- Opening Delimiter -
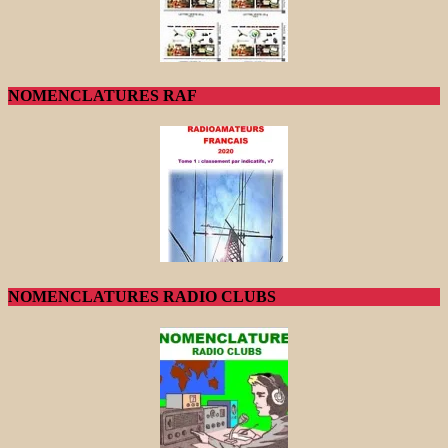
NOMENCLATURES RAF
NOMENCLATURES RADIO CLUBS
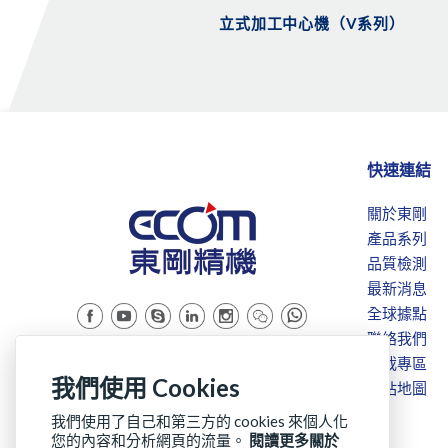
立式加工中心機（V系列）
快速連結
關於東剛
產品系列
品質檢測
最新消息
全球據點
聯絡我們
Copyright © ECOM PRECISION MACHINERY CO., LTD
下載專區
我們使用 Cookies
網站地圖
我們使用了自己和第三方的 cookies 來個人化
您的內容和分析網頁的流量。
閱讀更多關於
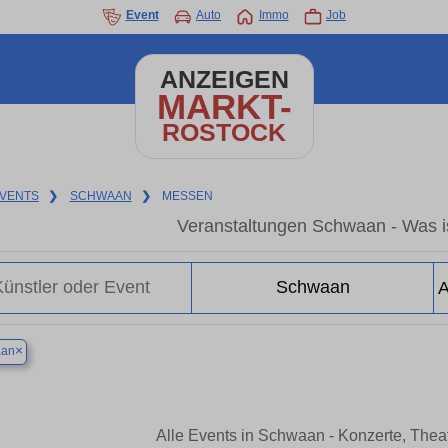
Event
Auto
Immo
Job
ANZEIGEN
MARKT-
ROSTOCK
VENTS
❯
SCHWAAN
❯
MESSEN
Veranstaltungen Schwaan - Was i
×
an
Alle Events in Schwaan - Konzerte, The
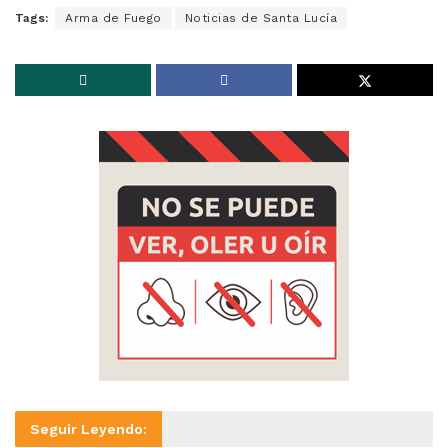
Tags:
Arma de Fuego
Noticias de Santa Lucía
Seguir Leyendo:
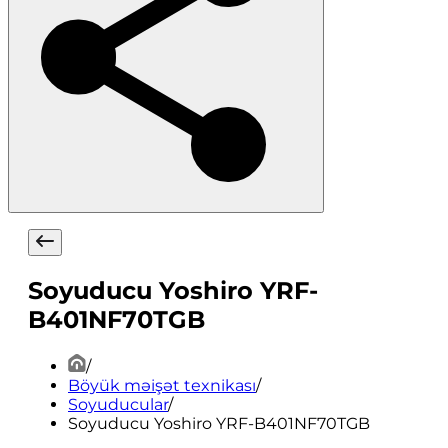
Soyuducu Yoshiro YRF-
B401NF70TGB
/
Böyük məişət texnikası
/
Soyuducular
/
Soyuducu Yoshiro YRF-B401NF70TGB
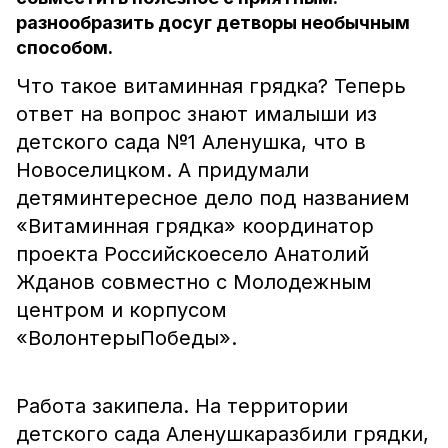
разнообразить досуг детворы необычным
способом.
Что такое витаминная грядка? Теперь
ответ на вопрос знают ималыши из
детского сада №1 Аленушка, что в
Новоселицком. А придумали
детяминтересное дело под названием
«Витаминная грядка» координатор
проекта Российскоесело Анатолий
Жданов совместно с Молодежным
центром и корпусом
«ВолонтерыПобеды».
Работа закипела. На территории
детского сада Аленушкаразбили грядки,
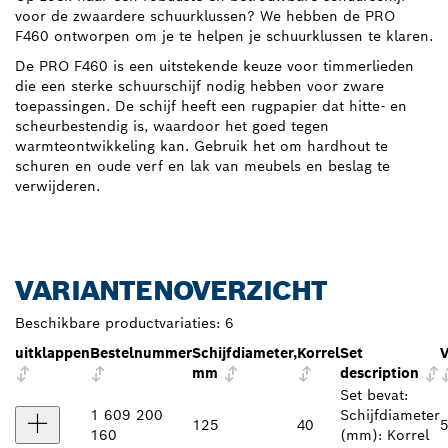
voor de zwaardere schuurklussen? We hebben de PRO
F460 ontworpen om je te helpen je schuurklussen te klaren.
De PRO F460 is een uitstekende keuze voor timmerlieden
die een sterke schuurschijf nodig hebben voor zware
toepassingen. De schijf heeft een rugpapier dat hitte- en
scheurbestendig is, waardoor het goed tegen
warmteontwikkeling kan. Gebruik het om hardhout te
schuren en oude verf en lak van meubels en beslag te
verwijderen.
VARIANTENOVERZICHT
Beschikbare productvariaties:
6
uitklappen
Bestelnummer
Schijfdiameter,
Korrel
Set
V
mm
description
Set bevat:
1 609 200
Schijfdiameter
125
40
5
160
(mm): Korrel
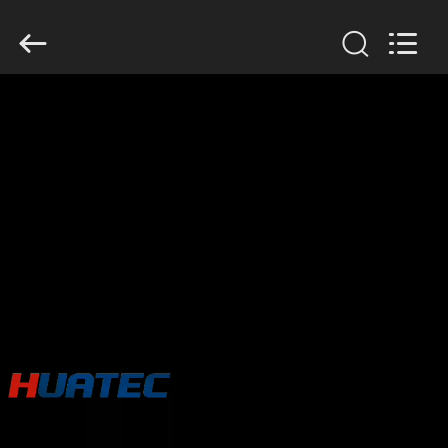
HUATEC
GROUP
CORPORATION.
All
Rights
Reserved.
HAUS
PRODUKTE
ÜBER
UNS
FABRIK-
AUSFLUG
QUALITÄTSKONTROLLE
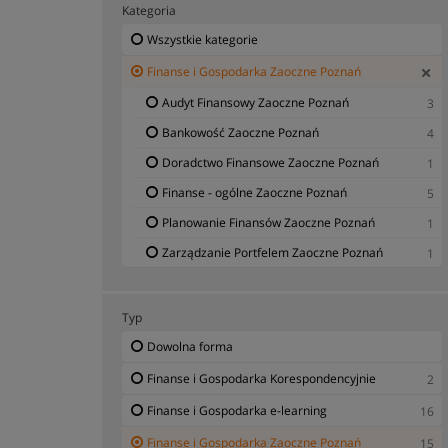
Kategoria
Wszystkie kategorie
Finanse i Gospodarka Zaoczne Poznań
Audyt Finansowy Zaoczne Poznań
3
Bankowość Zaoczne Poznań
4
Doradctwo Finansowe Zaoczne Poznań
1
Finanse - ogólne Zaoczne Poznań
5
Planowanie Finansów Zaoczne Poznań
1
Zarządzanie Portfelem Zaoczne Poznań
1
Typ
Dowolna forma
Finanse i Gospodarka Korespondencyjnie
2
Finanse i Gospodarka e-learning
16
Finanse i Gospodarka Zaoczne Poznań
15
- Closing Delimiter -
Which of the lines above carry the string "schuurklussen"? Copy every one.

Task result »
voor de zwaardere schuurklussen? We hebben de PRO
F460 ontworpen om je te helpen je schuurklussen te klaren.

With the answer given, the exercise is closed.